The purchaser would not be required to pay the entire amount due the woman by virtue of her ketubah, because there is no certainty that the woman’s husband will die or divorce her. Instead, an amount is calculated that takes into consideration the risks involved.
This is a Rabbinic decree, attaching financial consequences to divorce so that a man will view it as a serious matter and think earnestly before taking such a step (Hilchot Ishut 10:10).
Payable to him or his estate upon divorce or death, from the money due his wife by virtue of her ketubah.
The Maggid Mishneh states that these laws apply to daughters as well as sons. According to his interpretation, the intent in Halachah 14 is daughters who are not dependent on the father for their livelihood.
In this regard there is no difference between his sons and others.

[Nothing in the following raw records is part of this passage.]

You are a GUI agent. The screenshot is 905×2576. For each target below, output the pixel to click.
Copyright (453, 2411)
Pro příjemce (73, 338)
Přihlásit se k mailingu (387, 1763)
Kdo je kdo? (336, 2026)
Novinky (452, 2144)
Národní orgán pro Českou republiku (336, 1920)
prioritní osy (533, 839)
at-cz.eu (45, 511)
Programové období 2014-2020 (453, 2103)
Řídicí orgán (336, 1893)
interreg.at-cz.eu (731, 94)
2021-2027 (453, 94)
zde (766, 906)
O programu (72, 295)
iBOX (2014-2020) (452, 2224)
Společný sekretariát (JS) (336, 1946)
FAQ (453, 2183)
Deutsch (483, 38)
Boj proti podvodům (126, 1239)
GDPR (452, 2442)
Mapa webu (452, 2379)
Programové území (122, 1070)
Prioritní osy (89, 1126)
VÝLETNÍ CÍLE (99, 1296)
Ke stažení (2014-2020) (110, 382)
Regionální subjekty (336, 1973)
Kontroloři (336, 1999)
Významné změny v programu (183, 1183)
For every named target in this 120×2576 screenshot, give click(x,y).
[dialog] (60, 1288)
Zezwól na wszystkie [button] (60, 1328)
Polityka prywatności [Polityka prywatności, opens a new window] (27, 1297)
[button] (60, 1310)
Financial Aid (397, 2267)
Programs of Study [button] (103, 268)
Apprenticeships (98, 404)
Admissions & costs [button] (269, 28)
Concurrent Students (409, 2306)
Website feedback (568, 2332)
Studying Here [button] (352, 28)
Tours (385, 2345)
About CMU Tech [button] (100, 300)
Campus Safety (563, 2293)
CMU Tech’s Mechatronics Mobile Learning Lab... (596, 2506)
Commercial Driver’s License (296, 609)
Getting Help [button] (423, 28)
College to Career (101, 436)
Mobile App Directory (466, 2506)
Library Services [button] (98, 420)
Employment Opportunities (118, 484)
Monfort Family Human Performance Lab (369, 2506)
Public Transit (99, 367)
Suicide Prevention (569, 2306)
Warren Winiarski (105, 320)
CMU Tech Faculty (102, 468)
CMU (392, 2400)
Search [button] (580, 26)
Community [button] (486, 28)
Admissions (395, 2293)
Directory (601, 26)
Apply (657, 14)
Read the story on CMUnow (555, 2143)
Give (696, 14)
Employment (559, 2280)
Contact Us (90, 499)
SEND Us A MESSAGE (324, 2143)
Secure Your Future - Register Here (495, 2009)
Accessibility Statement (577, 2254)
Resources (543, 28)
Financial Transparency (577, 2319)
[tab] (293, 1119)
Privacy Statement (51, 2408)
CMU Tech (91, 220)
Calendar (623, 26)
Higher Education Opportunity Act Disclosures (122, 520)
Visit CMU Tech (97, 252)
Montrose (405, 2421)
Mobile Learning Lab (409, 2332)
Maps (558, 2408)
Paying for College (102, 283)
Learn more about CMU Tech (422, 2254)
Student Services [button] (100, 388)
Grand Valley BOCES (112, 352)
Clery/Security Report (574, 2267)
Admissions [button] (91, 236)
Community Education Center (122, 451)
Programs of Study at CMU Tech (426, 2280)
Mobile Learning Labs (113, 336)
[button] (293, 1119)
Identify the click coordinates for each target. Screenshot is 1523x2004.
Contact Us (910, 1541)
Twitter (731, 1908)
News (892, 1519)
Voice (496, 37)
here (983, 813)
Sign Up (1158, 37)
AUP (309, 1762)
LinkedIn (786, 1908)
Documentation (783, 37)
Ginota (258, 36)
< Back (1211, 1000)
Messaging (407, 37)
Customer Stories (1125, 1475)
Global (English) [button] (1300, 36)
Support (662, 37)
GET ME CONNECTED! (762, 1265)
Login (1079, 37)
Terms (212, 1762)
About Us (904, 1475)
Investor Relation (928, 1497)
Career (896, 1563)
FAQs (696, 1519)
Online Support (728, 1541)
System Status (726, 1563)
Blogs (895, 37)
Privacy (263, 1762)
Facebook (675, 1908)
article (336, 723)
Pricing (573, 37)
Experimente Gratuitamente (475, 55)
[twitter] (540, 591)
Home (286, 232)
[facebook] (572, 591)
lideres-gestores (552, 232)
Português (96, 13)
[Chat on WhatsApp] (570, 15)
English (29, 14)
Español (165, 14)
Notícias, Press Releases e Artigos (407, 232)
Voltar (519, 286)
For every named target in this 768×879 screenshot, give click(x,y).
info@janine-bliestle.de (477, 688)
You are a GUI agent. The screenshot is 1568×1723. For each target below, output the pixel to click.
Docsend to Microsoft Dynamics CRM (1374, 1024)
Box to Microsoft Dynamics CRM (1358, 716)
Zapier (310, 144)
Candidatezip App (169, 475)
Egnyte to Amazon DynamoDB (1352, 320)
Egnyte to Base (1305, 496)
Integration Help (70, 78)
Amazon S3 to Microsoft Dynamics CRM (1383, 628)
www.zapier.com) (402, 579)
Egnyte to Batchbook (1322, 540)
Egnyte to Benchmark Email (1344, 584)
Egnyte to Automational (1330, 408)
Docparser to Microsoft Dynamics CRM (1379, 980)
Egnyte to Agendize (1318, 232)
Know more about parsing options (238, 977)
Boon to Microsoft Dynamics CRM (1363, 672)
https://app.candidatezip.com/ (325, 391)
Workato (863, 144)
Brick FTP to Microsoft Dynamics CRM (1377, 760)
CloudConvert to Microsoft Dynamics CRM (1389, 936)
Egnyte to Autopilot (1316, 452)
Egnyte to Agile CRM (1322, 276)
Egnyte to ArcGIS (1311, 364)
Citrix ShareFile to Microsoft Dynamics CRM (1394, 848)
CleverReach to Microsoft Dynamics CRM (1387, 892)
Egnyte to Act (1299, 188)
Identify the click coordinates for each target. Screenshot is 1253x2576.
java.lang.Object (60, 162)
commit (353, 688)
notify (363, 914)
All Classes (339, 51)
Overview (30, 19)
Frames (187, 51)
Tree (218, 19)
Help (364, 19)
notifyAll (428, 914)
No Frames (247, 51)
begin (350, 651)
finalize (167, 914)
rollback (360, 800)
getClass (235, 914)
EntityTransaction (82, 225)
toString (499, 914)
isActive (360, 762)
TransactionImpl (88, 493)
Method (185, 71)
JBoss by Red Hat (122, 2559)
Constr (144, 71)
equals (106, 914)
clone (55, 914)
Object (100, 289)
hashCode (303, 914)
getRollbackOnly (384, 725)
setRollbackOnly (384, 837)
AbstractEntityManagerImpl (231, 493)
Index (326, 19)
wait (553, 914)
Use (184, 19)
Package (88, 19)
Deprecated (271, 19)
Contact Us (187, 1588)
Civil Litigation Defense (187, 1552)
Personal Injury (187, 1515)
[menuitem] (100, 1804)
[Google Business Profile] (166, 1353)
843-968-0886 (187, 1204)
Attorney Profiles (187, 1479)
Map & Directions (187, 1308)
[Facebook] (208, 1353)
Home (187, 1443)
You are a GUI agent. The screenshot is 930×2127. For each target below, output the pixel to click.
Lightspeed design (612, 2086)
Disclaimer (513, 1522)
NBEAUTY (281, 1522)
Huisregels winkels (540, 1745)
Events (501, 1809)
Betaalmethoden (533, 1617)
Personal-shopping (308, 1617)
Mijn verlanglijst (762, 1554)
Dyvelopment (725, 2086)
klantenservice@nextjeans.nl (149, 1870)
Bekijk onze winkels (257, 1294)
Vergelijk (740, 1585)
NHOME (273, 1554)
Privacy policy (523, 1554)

He must pay the five assessments mentioned previously.
I.e., although rightfully the money should be given to them - since they are immature and might squander it, our Sages required that the money be placed in a durable investment that will produce some revenue.
The Rambam’s ruling is cited by the Shulchan Aruch (Choshen Mishpat 424:7). The Tur and the Ramah mention that a Torah scroll should be purchased instead. It, like land, is durable. The child can study from it, and this takes the place of the revenue that could be received from land.
Since he provides for their livelihood, any income they earn belongs to him. Therefore, he is not required to compensate them.
The Shulchan Aruch (Choshen Mishpat 424:7) quotes the Rambam’s ruling. The Tur and the Ramah differ. They explain that since he provides for his son’s livelihood, the father is entitled to the wages his son earns. Therefore, it is reasonable to free him from the unemployment assessment. The other four assessments, by contrast, are not related to the son’s wages, and the father should therefore be required to pay them.
I.e., if others cause the injury, there is no difference with regard to the payment of damages whether or not the children are dependent on their father for their livelihood.
This is the version of the standard texts of the Mishneh Torah. The version possessed by the Tur [and quoted by the Shulchan Aruch (loc. cit.)], however, stated “The father is entitled to the profits....”
His liability is not always complete, for there is no obligation to compensate a mental incompetent for embarrassment, or a minor for loss of employment. Nevertheless, whatever damages there are must be paid for.
Since they are not fully mentally competent, they are not held responsible for their actions. See Hilchot Nizkei Mammon 10:6, which states that they should be reprimanded and given physical punishment, to train them not to repeat such conduct.
See Halachot 13 and 15.
For while the woman is married and the servant is owned by his master, neither has an independent financial capacity. Any property they own is controlled by the husband or the master.
The Shulchan Aruch (Choshen Mishpat 424:9) quotes the Rambam’s ruling. The Tur and the Ramah differ and maintain that if the woman owns property, she is required to sell the right to that property in the event that she is divorced or widowed, to pay for the damages she caused.
Because the servant has the mental capacity to know what to do - and put that knowledge into practice - to save his own life. The Ramah (Choshen Mishpat 418:18) states that if the servant is a minor who lacks such mental competence, the person who placed the coal down is liable.
For an animal is considered to be lacking the mental competence to know what is necessary to save its life. The Ramah (ibid.) and the Tur maintain that the person is liable only when the animal is bound. If the animal is not bound, we assume that it has the instinctual awareness to flee from fire.
Even if the owner of the garment saw the person place the coal on it and did nothing to save his property, the person who caused the damages is liable.